Read about the program, its output, and follow instructions for setup in the mapDamaga's main page
Download mapDamage from git into desired directory
git clone https://github.com/ginolhac/mapDamage.git
In my current working station, I would then get a working node
salloc
Load mapDamage according to your system. Example using a container:
enable_lmod
module load container_env mapdamage2
mapDamage creates plots using R, which you should make sure to install and load in your current version before running mapDamage
Load required R libraries in your current session
crun R # Accessing R inside the container in my system
R # without a container
# Load required libraries
library("inline")
library("gam")
library("Rcpp")
library("ggplot2")
library("RcppGSL")
You can check that they were loaded by
sessionInfo()
Quit R and save the session
quit()
y
Run mapDamage (don't use crun
if not using a container) while specifying a BAM (or SAM) file and the corresponding reference in fasta format using the -i
and -r
flags, respectively. Example:
crun mapDamage -i ../../files -r ../../reference.fasta
Use relative paths as necessary
This creates a directory with results named: results<name_of_bam_file>
A successful run delivers a message similar to this:
Started with the command: /opt/mapdamage2/bin/mapDamage -i ../../PIRE2019-Ssp-A-Atu_010-Plate1Pool5Seq1-1E-L4.5.5-RAW.bam -r ../../reference.5.5.fasta
WARNING: Alignment contains a large number of reference sequences (28525)!
This may lead to excessive memory/disk usage.
Consider using --merge-reference-sequences
Reading from '../../PIRE2019-Ssp-A-Atu_010-Plate1Pool5Seq1-1E-L4.5.5-RAW.bam'
Writing results to 'results_PIRE2019-Ssp-A-Atu_010-Plate1Pool5Seq1-1E-L4.5.5-RAW/'
pdf results_PIRE2019-Ssp-A-Atu_010-Plate1Pool5Seq1-1E-L4.5.5-RAW/Fragmisincorporation_plot.pdf generated
No length distributions are available, plotting length distribution only works for single-end reads
Warning: DNA damage levels are too low, the Bayesian computation should not be performed (0.001559 < 0.01)

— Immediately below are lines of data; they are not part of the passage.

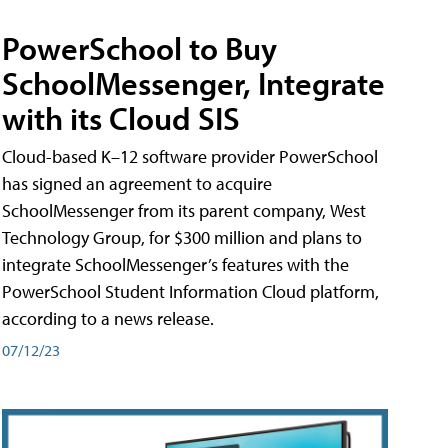
PowerSchool to Buy
SchoolMessenger, Integrate
with its Cloud SIS
Cloud-based K–12 software provider PowerSchool
has signed an agreement to acquire
SchoolMessenger from its parent company, West
Technology Group, for $300 million and plans to
integrate SchoolMessenger’s features with the
PowerSchool Student Information Cloud platform,
according to a news release.
07/12/23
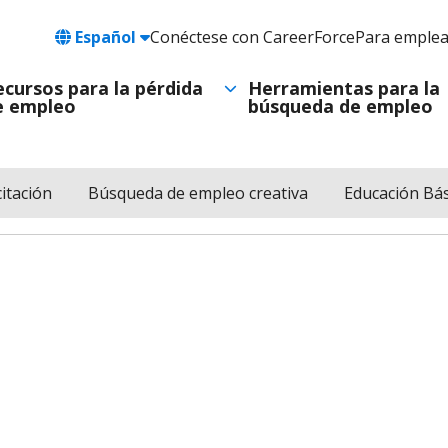
Language
Español
Conéctese con CareerForce
Para emple
Header
Utility
ecursos para la pérdida
Herramientas para la
e empleo
búsqueda de empleo
Navigation
itación
Búsqueda de empleo creativa
Educación Bás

Performing Bayesian estimates
Warning, To few substitutions to assess the nick frequency, using constant nick frequency instead
Starting grid search, starting from random values
Adjusting the proposal variance iteration 1
Adjusting the proposal variance iteration 2
Adjusting the proposal variance iteration 3
Adjusting the proposal variance iteration 4
Adjusting the proposal variance iteration 5
Adjusting the proposal variance iteration 6
Adjusting the proposal variance iteration 7
Adjusting the proposal variance iteration 8
Adjusting the proposal variance iteration 9
Adjusting the proposal variance iteration 10
Done burning, starting the iterations
Done with the iterations, finishing up
Writing and plotting to files
Warning messages:
1: package ‘inline’ was built under R version 4.0.2
2: package ‘gam’ was built under R version 4.0.2
Successful run
You can then created a sbatch script to run all albatross files in parallel. For example, mapDamage_loop.sh
:
#!/bin/bash -l
#SBATCH --job-name=mapDamage
#SBATCH -o mapDamage-%j.out
#SBATCH -p main
#SBATCH -c 4
#SBATCH --mail-user=youremail
#SBATCH --mail-type=begin
#SBATCH --mail-type=END
enable_lmod
module load container_env mapdamage2
ls ../../PIRE2019-Ssp-A*bam | parallel --no-notice -kj40 "crun mapDamage -i{} -r ../../reference.5.5.fasta"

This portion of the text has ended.